The Democratic incumbent defeated Republican challenger Tom Dunlap in Tuesday’s election. According to unofficial results, Tkach gained almost 55 percent of the votes (10,201) compared to nearly 45 percent (or 8,464 votes) for Dunlap, who formerly served the county as sheriff and commissioner for one four-year term each.
“I am humbled by the support and I appreciate everyone in the entire effort,” said Tkach, who celebrated his victory with his wife Dianne, his staff members and their families at The Freight House Pub & Grill in Norwalk. “I contacted a lot of people on this campaign and the message was always positive.”

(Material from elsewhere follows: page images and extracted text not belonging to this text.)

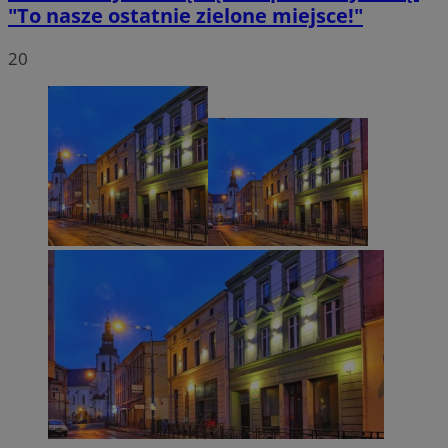
"To nasze ostatnie zielone miejsce!"
20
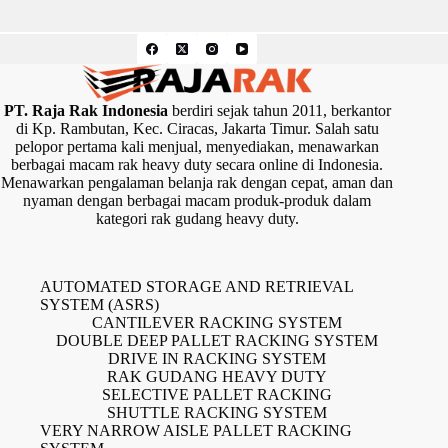
PT. Raja Rak Indonesia
berdiri sejak tahun 2011, berkantor
di Kp. Rambutan, Kec. Ciracas, Jakarta Timur. Salah satu
pelopor pertama kali menjual, menyediakan, menawarkan
berbagai macam rak heavy duty secara online di Indonesia.
Menawarkan pengalaman belanja rak dengan cepat, aman dan
nyaman dengan berbagai macam produk-produk dalam
kategori rak gudang heavy duty.
AUTOMATED STORAGE AND RETRIEVAL
SYSTEM (ASRS)
CANTILEVER RACKING SYSTEM
DOUBLE DEEP PALLET RACKING SYSTEM
DRIVE IN RACKING SYSTEM
RAK GUDANG HEAVY DUTY
SELECTIVE PALLET RACKING
SHUTTLE RACKING SYSTEM
VERY NARROW AISLE PALLET RACKING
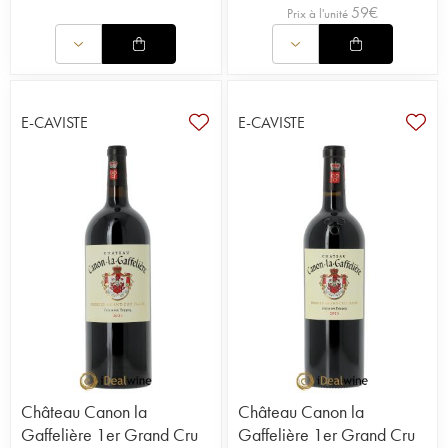
59
€
renaissance s'est bel et bien confirmée avec les
Prix à l'unité
deux millésimes suivants, puis avec des 1992,
1993 et 1997 singulièrement réussis, de quoi
propulser définitivement le domaine au rang des
vedettes de Saint-Emilion. Avec l'aide de Stéphane
Derenoncourt, Stephan von Neipperg a
E-CAVISTE
E-CAVISTE
définitivement rendu au château son prestige
d'antan. Promu au rang de premier grand cru
classé, certifié bio en 2014, Canon la Gaffelière a
un magnifique avenir devant lui.
Château Canon la
Château Canon la
Gaffelière 1er Grand Cru
Gaffelière 1er Grand Cru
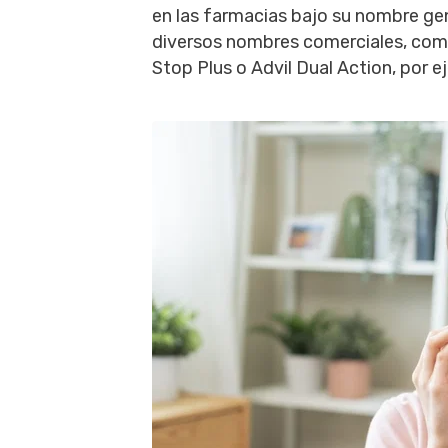
en las farmacias bajo su nombre ge
diversos nombres comerciales, como
Stop Plus o Advil Dual Action, por e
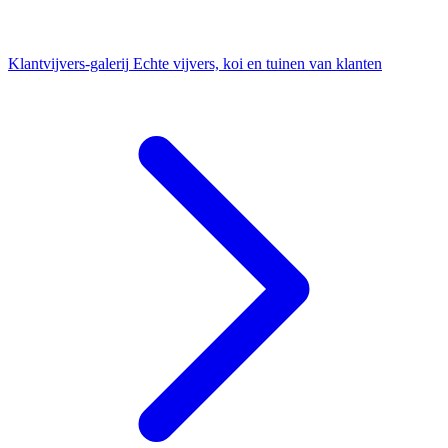
Klantvijvers-galerij
Echte vijvers, koi en tuinen van klanten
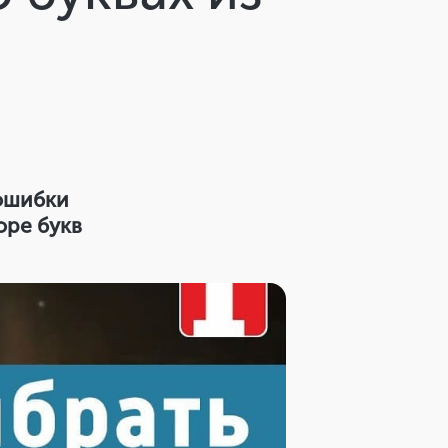
ошибки
оре букв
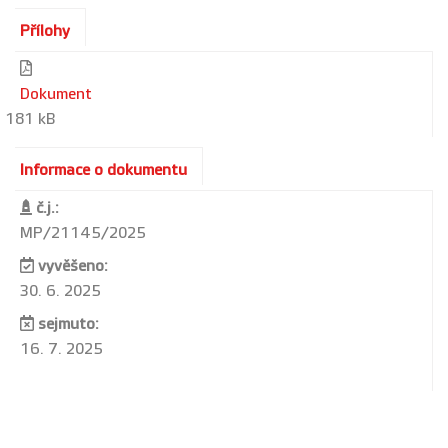
Přílohy
Dokument
181 kB
Informace o dokumentu
č.j.:
MP/21145/2025
vyvěšeno:
30. 6. 2025
sejmuto:
16. 7. 2025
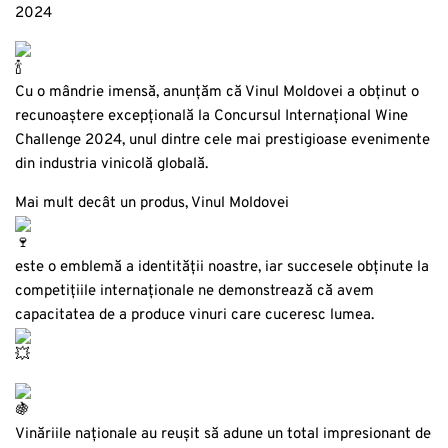
2024
Cu o mândrie imensă, anunțăm că Vinul Moldovei a obținut o
recunoaștere excepțională la Concursul Internațional Wine
Challenge 2024, unul dintre cele mai prestigioase evenimente
din industria vinicolă globală.
Mai mult decât un produs, Vinul Moldovei
este o emblemă a identității noastre, iar succesele obținute la
competițiile internaționale ne demonstrează că avem
capacitatea de a produce vinuri care cuceresc lumea.
Vinăriile naționale au reușit să adune un total impresionant de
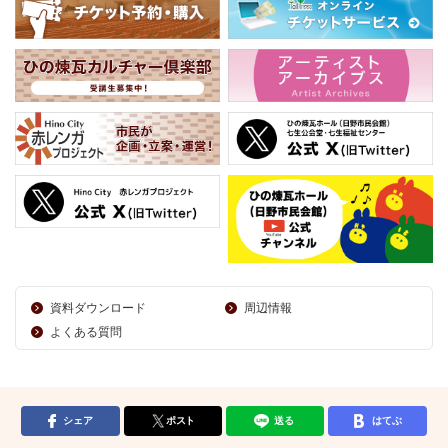
資料ダウンロード
周辺情報
よくある質問
シェア
ポスト
送る
はてぶ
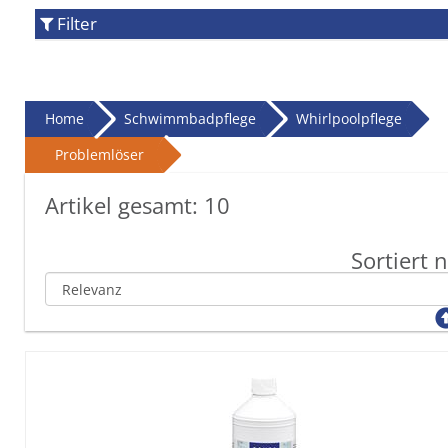
Filter
Home
Schwimmbadpflege
Whirlpoolpflege
Problemlöser
Artikel gesamt:
10
Sortiert 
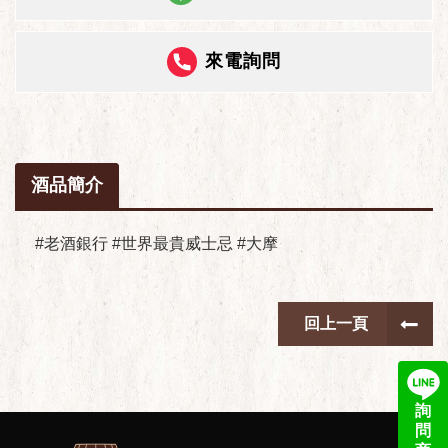
來電詢問
酒品簡介
#老酒銀行 #世界最貴威士忌 #大摩
回上一頁
詢
問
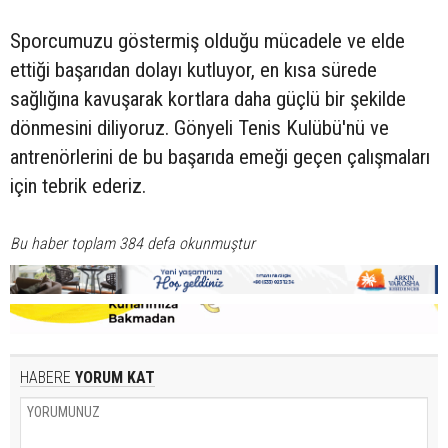
Sporcumuzu göstermiş olduğu mücadele ve elde
ettiği başarıdan dolayı kutluyor, en kısa sürede
sağlığına kavuşarak kortlara daha güçlü bir şekilde
dönmesini diliyoruz. Gönyeli Tenis Kulübü'nü ve
antrenörlerini de bu başarıda emeği geçen çalışmaları
için tebrik ederiz.
Bu haber toplam 384 defa okunmuştur
HABERE
YORUM KAT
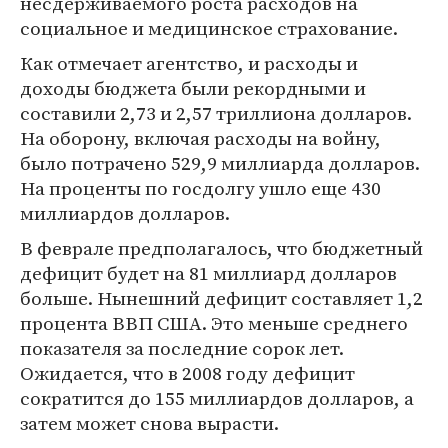
несдерживаемого роста расходов на
социальное и медицинское страхование.
Как отмечает агентство, и расходы и
доходы бюджета были рекордными и
составили 2,73 и 2,57 триллиона долларов.
На оборону, включая расходы на войну,
было потрачено 529,9 миллиарда долларов.
На проценты по госдолгу ушло еще 430
миллиардов долларов.
В феврале предполагалось, что бюджетный
дефицит будет на 81 миллиард долларов
больше. Нынешний дефицит составляет 1,2
процента ВВП США. Это меньше среднего
показателя за последние сорок лет.
Ожидается, что в 2008 году дефицит
сократится до 155 миллиардов долларов, а
затем может снова вырасти.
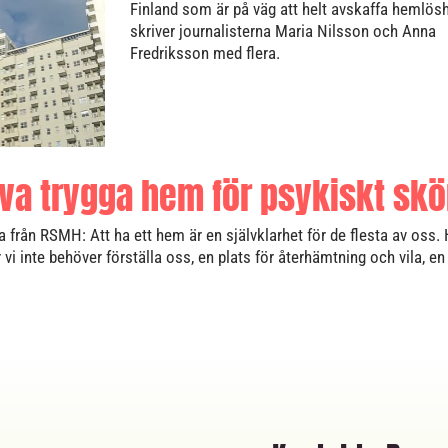
Finland som är på väg att helt avskaffa hemlös
skriver journalisterna Maria Nilsson och Anna
Fredriksson med flera.
äva trygga hem för psykiskt skö
a från RSMH: Att ha ett hem är en självklarhet för de flesta av oss
 vi inte behöver förställa oss, en plats för återhämtning och vila, e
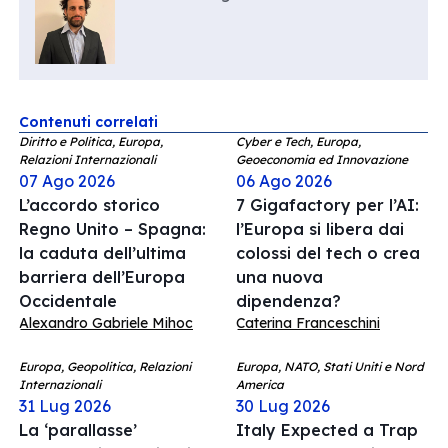
Contenuti correlati
Diritto e Politica, Europa,
Cyber e Tech, Europa,
Relazioni Internazionali
Geoeconomia ed Innovazione
07 Ago 2026
06 Ago 2026
L’accordo storico
7 Gigafactory per l’AI:
Regno Unito – Spagna:
l’Europa si libera dai
la caduta dell’ultima
colossi del tech o crea
barriera dell’Europa
una nuova
Occidentale
dipendenza?
Alexandro Gabriele Mihoc
Caterina Franceschini
Europa, Geopolitica, Relazioni
Europa, NATO, Stati Uniti e Nord
Internazionali
America
31 Lug 2026
30 Lug 2026
La ‘parallasse’
Italy Expected a Trap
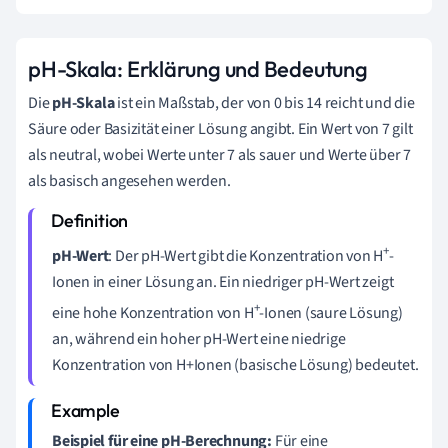
pH-Skala: Erklärung und Bedeutung
Die
pH-Skala
ist ein Maßstab, der von 0 bis 14 reicht und die
Säure oder Basizität einer Lösung angibt. Ein Wert von 7 gilt
als neutral, wobei Werte unter 7 als sauer und Werte über 7
als basisch angesehen werden.
+
pH-Wert
: Der pH-Wert gibt die Konzentration von H
-
Ionen in einer Lösung an. Ein niedriger pH-Wert zeigt
+
eine hohe Konzentration von H
-Ionen (saure Lösung)
an, während ein hoher pH-Wert eine niedrige
Konzentration von H+Ionen (basische Lösung) bedeutet.
Beispiel für eine pH-Berechnung:
Für eine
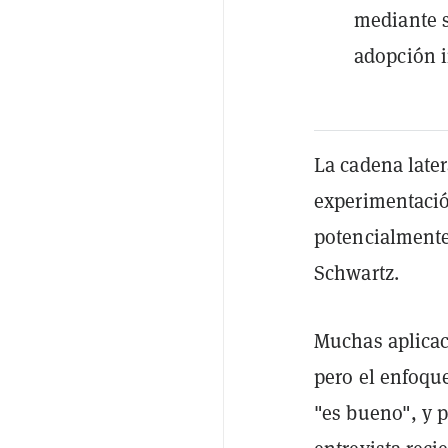
mediante s
adopción i
La cadena late
experimentació
potencialmente 
Schwartz.
Muchas aplica
pero el enfoqu
"es bueno", y p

Tkach has been the auditor since March 5, 2007. He defeated Will Lewis in the 2006 general election, Bob Patusky in the 2010 election and was unapposed in 2014.
“I am very thankful to everyone who supported me and voted for me in this election. I look forward to some great years ahead for Huron County government; in all I do I work for everyone,” Tkach said Tuesday. “As for what is ahead, I only take one election at a time. It always feels good to win.”
Just prior to being elected auditor the first time, Tkach served as the Huron County treasurer from 2002 through March 2007 — a term and a half. He stepped down from the position and was elected auditor, replacing John Emlinger, who retired after serving the county for many years.
Tkach, a Western Reserve High School graduate, is a Hartland Township resident who has lived in the Norwalk area all his life. He grew up in Wakeman Township.
Reflecting his comments on election night, Tkach said during the campaign his focus as the auditor always has been about serving the public and customer service.
“I work for you,” he said in October.
The job responsibilities of being auditor include value assessment of real estate and being the chief financial officer for the county. The auditor also oversees weights and measures, the revenue side of the county budget and the tax map department, which handles plats and real estate transfers.
“I do a lot more than crunch numbers,” said Tkach, who also envisions the auditor’s job as being the county “paymaster and “bill-payer.”
Dunlap couldn’t be reached for comment Tuesday.